Toutes ces avances ont pour objet immédiat d’augmenter la masse des productions au profit de tout l’État, et de donner aux cultivateurs un profit annuel. Il faut que ce profit soit plus grand que l’intérêt ordinaire de l’argent prêté, car sans cela le propriétaire du capital aimerait mieux le prêter. Il faut aussi que ce profit soit réservé en entier au fermier cultivateur, sans qu’il fasse la moindre part au propriétaire : car si ce profit n’était pas en entier pour le fermier, il préférerait de placer son argent d’une autre manière pour n’en partager l’intérêt avec personne. Voilà donc une augmentation de richesses permanente au profit des cultivateurs, égale au moins à l’intérêt du revenu annuel de tous les fermages, converti en capital ; c’est assurément beaucoup[1].

Cet article est absolument étranger à l’augmentation des baux qui fait le profit du propriétaire, il rend seulement le revenu plus solide en assurant davantage la solvabilité du fermier.

Mais ce n’est par tout ; ce capital et cet intérêt constamment assurés au fermier cultivateur, et constamment employés par lui à

  1. Il n’est pas toujours exact de dire que le profit entier du capital appliqué par le fermier à la culture soit pour lui. L’intérêt des capitaux appliqués à toute espèce de travail baisse ou hausse simultanément ; c’est l’abondance ou la rareté de ces capitaux qui le détermine. Si les capitaux sont abondants, il y aura plus de commerce parmi les fermiers comme parmi tous les autres industriels, et le propriétaire ne pourra manquer d’en profiter.

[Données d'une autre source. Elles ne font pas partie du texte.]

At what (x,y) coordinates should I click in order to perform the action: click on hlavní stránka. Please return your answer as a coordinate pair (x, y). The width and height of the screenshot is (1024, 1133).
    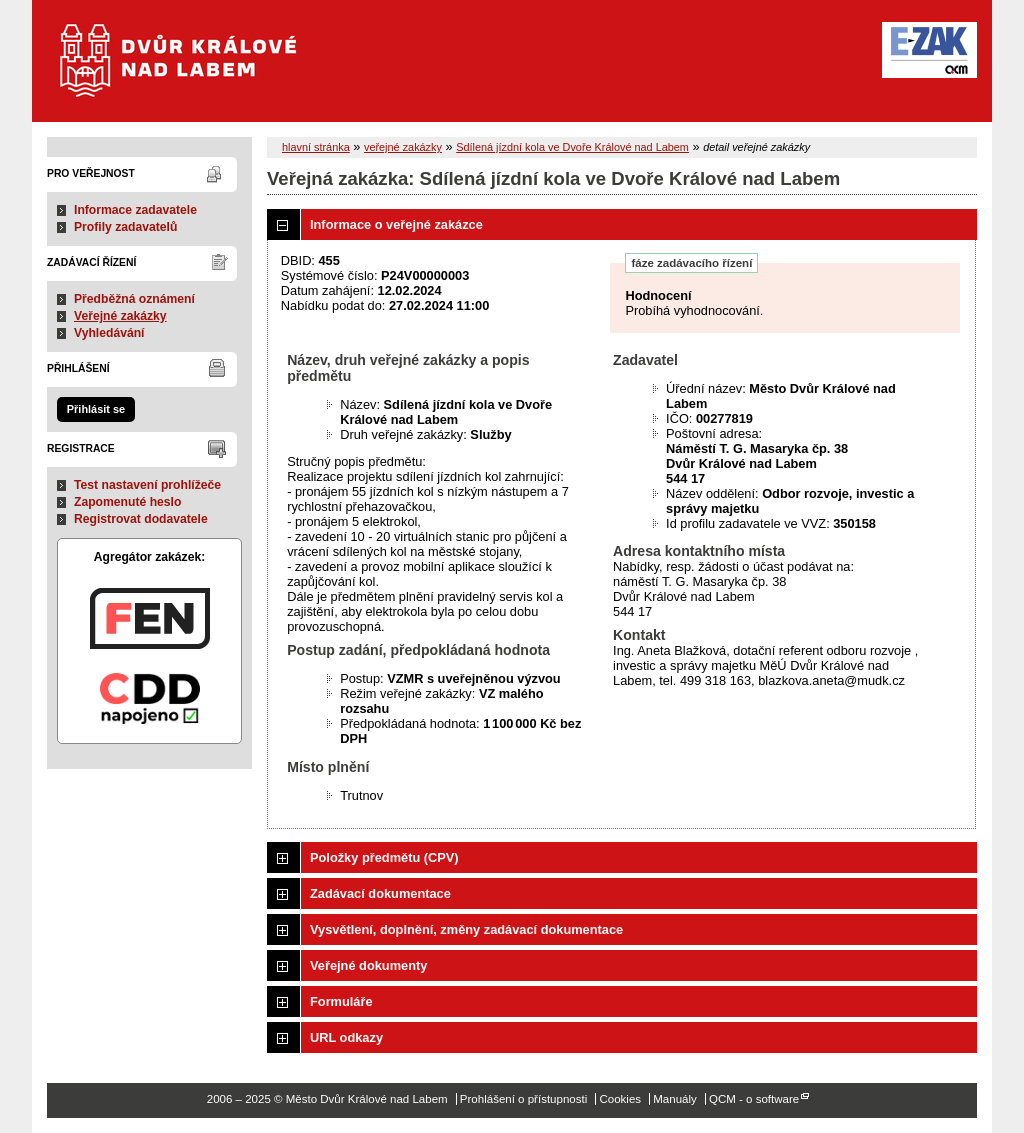     Looking at the image, I should click on (316, 147). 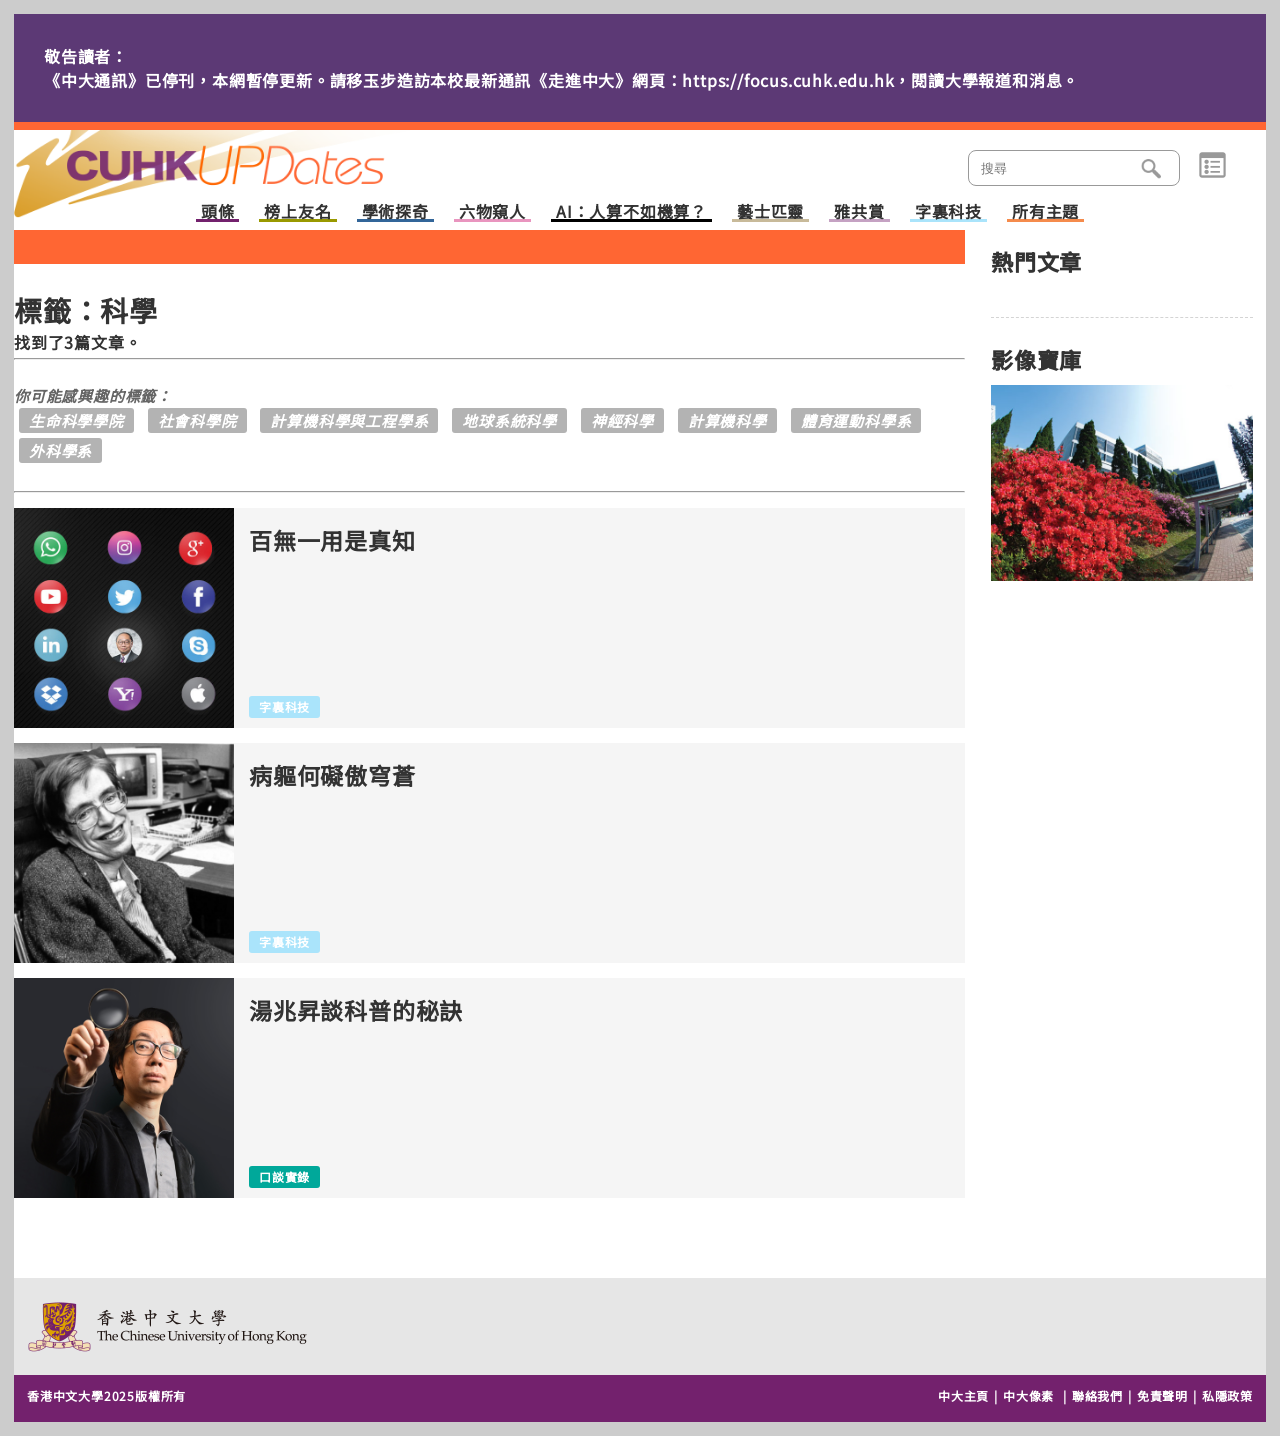  Describe the element at coordinates (856, 420) in the screenshot. I see `體育運動科學系` at that location.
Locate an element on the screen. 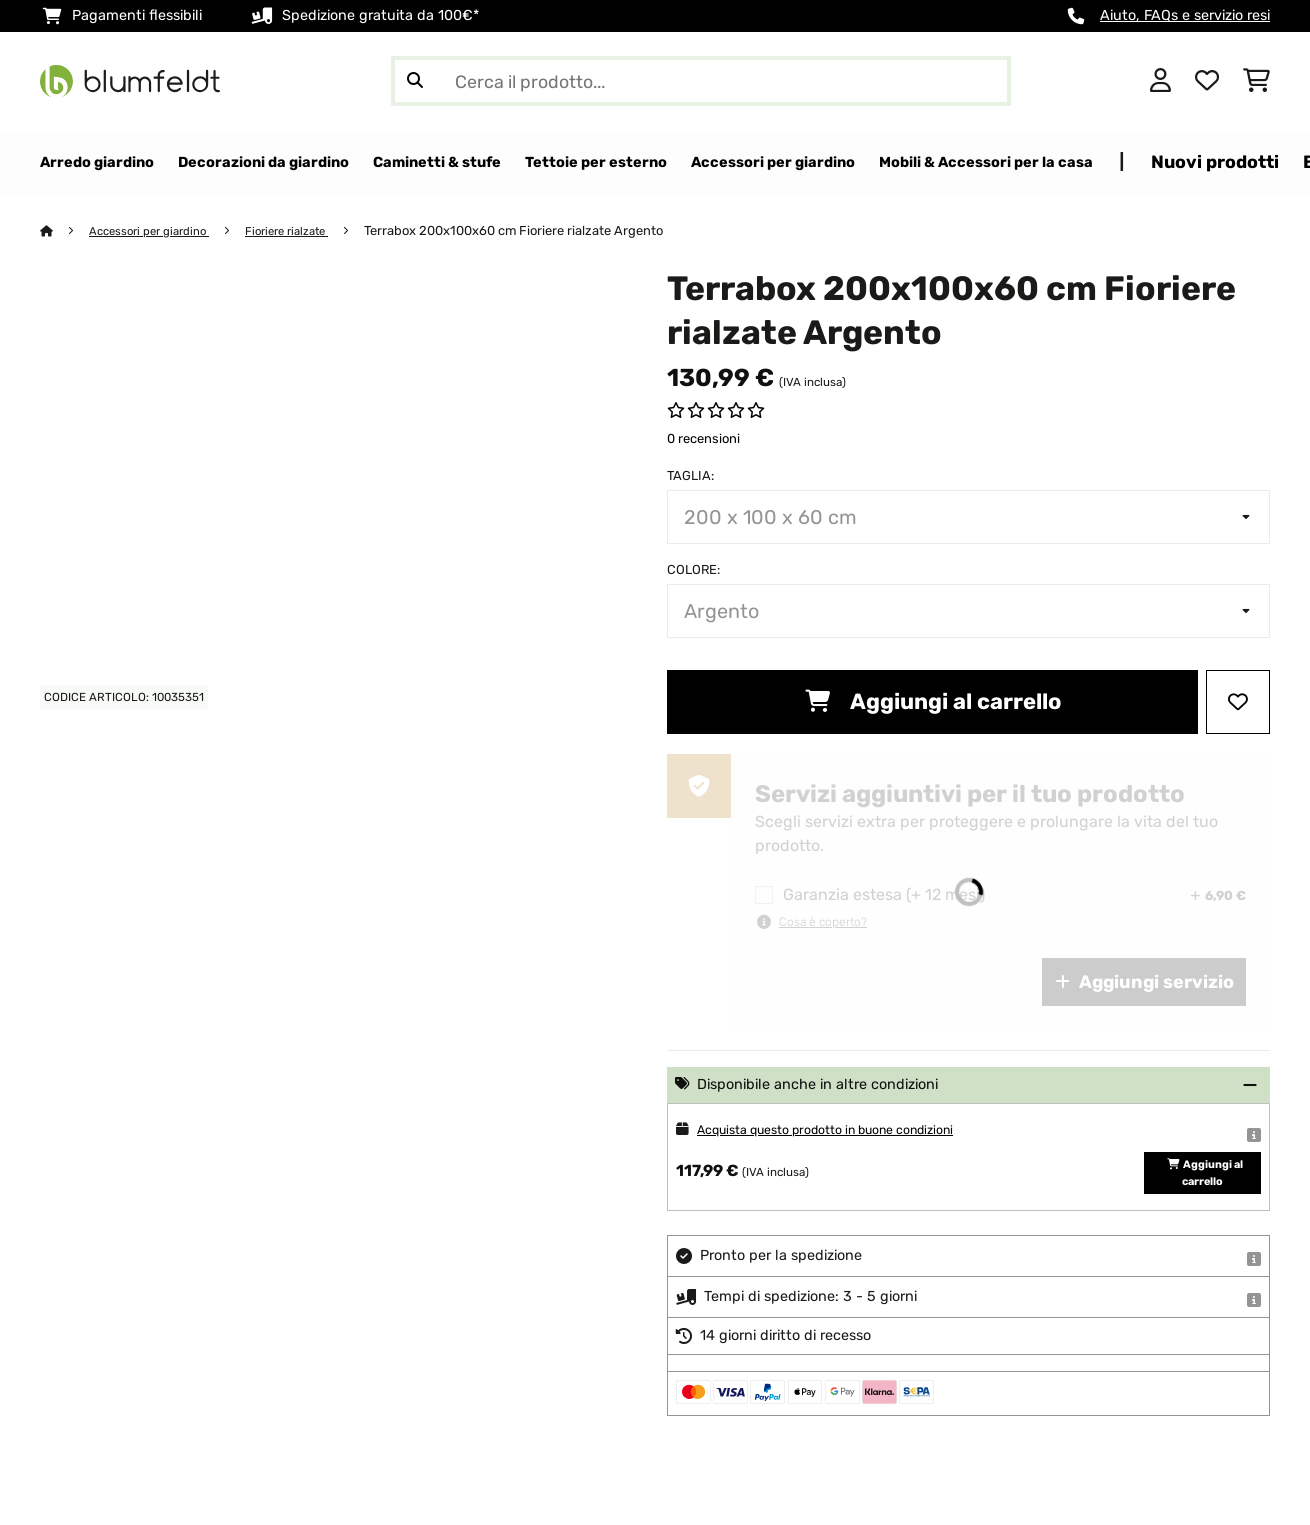 Image resolution: width=1310 pixels, height=1525 pixels. [Account] is located at coordinates (1160, 81).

Le profit du fermier sera toujours, il est vrai, plus grand que le simple intérêt de l’argent ; mais il ne faut pas oublier que cet intérêt aura baissé, et que si avant cette période d’abondance l’intérêt était par exemple de 6, et le profit du travail de 10, il pourra bien arriver pendant cette période que l’intérêt descende à 3 et le profit à 6.

    Il est bien évident alors que le propriétaire aura sa part de profit, et si ce profit du fermier est ainsi réduit, c’est qu’une partie en est nécessairement venue accroître la rente du propriétaire.

    Quoi qu’il en soit, il y a dans un tel état de choses accroissement évident de richesses, et Turgot avait raison de recommander la liberté qui devait l’amener, et l’on peut voir, quelques lignes plus loin, que l’auteur prémunit le ministre contre ce que semble avoir d’absolu sa proposition. (Hte Dussard).